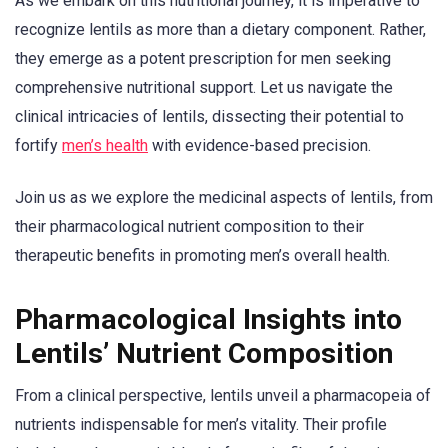
As we embark on this nutritional journey, it is imperative to
recognize lentils as more than a dietary component. Rather,
they emerge as a potent prescription for men seeking
comprehensive nutritional support. Let us navigate the
clinical intricacies of lentils, dissecting their potential to
fortify
men’s health
with evidence-based precision.
Join us as we explore the medicinal aspects of lentils, from
their pharmacological nutrient composition to their
therapeutic benefits in promoting men’s overall health.
Pharmacological Insights into
Lentils’ Nutrient Composition
From a clinical perspective, lentils unveil a pharmacopeia of
nutrients indispensable for men’s vitality. Their profile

········

◆ **Task statement**
Give the entries again word for word, but skip the pictures.

◆ **Result**
As we embark on this nutritional journey, it is imperative to
recognize lentils as more than a dietary component. Rather,
they emerge as a potent prescription for men seeking
comprehensive nutritional support. Let us navigate the
clinical intricacies of lentils, dissecting their potential to
fortify
men’s health
with evidence-based precision.
Join us as we explore the medicinal aspects of lentils, from
their pharmacological nutrient composition to their
therapeutic benefits in promoting men’s overall health.
Pharmacological Insights into
Lentils’ Nutrient Composition
From a clinical perspective, lentils unveil a pharmacopeia of
nutrients indispensable for men’s vitality. Their profile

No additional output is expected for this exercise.